Go through the data and copy each line where the word "итого" shows up.

[[ Source material open ]]

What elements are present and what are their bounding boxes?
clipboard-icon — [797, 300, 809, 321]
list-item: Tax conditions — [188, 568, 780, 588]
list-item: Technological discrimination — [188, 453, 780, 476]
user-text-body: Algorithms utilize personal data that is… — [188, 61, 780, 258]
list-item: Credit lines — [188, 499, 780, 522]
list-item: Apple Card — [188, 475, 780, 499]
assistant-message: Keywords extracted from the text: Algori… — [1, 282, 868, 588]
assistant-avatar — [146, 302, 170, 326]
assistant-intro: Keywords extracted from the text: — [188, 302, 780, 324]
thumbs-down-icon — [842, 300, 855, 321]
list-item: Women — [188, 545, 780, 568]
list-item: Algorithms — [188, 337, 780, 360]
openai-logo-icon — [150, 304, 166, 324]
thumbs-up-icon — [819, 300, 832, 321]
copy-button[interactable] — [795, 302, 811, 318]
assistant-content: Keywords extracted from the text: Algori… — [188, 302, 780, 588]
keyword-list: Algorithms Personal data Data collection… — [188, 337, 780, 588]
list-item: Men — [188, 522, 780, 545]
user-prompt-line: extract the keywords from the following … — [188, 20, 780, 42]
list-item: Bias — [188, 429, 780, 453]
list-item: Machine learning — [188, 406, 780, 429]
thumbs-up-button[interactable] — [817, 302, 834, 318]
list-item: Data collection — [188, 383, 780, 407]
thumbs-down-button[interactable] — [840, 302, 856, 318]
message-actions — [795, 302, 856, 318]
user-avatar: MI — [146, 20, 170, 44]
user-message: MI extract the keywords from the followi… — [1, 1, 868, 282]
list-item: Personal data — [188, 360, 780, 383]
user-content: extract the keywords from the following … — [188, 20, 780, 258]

[[ Source material closed ]]
[[ Source material open ]]

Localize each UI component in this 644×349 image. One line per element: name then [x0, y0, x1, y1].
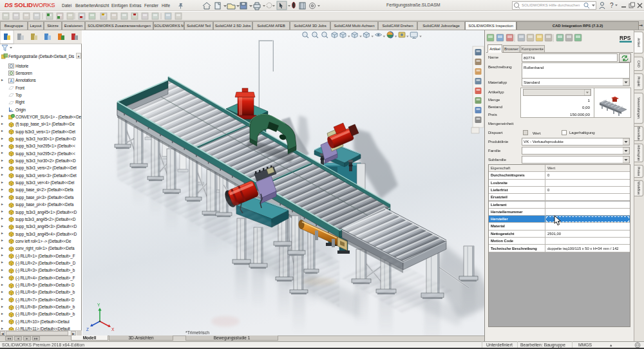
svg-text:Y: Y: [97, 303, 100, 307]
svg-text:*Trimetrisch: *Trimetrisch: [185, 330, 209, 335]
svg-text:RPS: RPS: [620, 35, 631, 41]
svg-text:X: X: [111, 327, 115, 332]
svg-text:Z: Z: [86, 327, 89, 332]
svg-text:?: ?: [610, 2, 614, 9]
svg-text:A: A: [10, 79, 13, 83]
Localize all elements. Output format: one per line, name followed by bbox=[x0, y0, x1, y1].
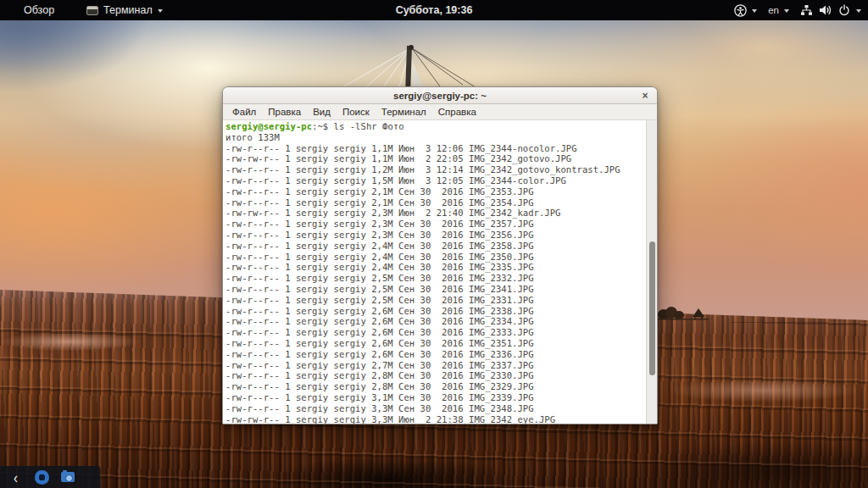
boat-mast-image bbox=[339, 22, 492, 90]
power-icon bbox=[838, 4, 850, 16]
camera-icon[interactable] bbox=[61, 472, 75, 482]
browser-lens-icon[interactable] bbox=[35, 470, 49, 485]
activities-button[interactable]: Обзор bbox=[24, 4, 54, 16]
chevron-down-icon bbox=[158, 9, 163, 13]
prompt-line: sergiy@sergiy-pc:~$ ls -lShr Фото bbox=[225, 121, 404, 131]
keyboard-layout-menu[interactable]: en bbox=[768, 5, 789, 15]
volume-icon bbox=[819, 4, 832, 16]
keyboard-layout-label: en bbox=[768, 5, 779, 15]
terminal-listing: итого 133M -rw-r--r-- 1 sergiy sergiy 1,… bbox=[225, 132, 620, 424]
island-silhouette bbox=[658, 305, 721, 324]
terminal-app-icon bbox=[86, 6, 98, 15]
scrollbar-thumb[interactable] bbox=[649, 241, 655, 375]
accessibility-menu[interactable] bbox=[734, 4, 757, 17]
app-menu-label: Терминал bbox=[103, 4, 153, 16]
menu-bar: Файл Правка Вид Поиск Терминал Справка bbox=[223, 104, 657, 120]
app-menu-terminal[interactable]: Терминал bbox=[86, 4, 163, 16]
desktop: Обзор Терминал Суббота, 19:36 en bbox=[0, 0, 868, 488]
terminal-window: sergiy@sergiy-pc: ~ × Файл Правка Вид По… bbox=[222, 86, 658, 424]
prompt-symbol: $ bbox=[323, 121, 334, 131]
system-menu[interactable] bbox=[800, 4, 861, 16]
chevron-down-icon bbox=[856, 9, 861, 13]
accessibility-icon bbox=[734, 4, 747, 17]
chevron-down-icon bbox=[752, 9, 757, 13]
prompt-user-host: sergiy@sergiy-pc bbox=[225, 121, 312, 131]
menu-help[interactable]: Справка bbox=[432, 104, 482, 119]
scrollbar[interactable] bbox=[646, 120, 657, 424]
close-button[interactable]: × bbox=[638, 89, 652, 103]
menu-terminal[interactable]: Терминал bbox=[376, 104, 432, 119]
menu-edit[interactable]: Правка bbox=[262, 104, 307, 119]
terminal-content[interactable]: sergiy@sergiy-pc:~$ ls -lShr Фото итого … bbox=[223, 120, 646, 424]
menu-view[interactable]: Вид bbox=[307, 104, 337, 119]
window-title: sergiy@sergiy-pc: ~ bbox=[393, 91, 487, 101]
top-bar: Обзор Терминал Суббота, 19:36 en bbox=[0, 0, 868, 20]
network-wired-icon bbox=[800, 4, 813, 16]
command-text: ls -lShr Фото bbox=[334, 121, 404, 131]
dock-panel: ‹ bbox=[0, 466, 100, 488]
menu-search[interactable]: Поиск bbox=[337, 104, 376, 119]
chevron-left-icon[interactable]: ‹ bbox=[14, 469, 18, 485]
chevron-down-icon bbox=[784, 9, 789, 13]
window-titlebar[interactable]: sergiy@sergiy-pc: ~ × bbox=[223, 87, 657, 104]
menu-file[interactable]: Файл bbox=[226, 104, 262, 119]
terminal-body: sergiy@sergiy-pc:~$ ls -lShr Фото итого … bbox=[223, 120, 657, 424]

[[ Source material closed ]]

▶ _Task solution_
terminal-listing: итого 133M -rw-r--r-- 1 sergiy sergiy 1,… bbox=[225, 132, 620, 424]
terminal-content[interactable]: sergiy@sergiy-pc:~$ ls -lShr Фото итого … bbox=[223, 120, 646, 424]
terminal-body: sergiy@sergiy-pc:~$ ls -lShr Фото итого … bbox=[223, 120, 657, 424]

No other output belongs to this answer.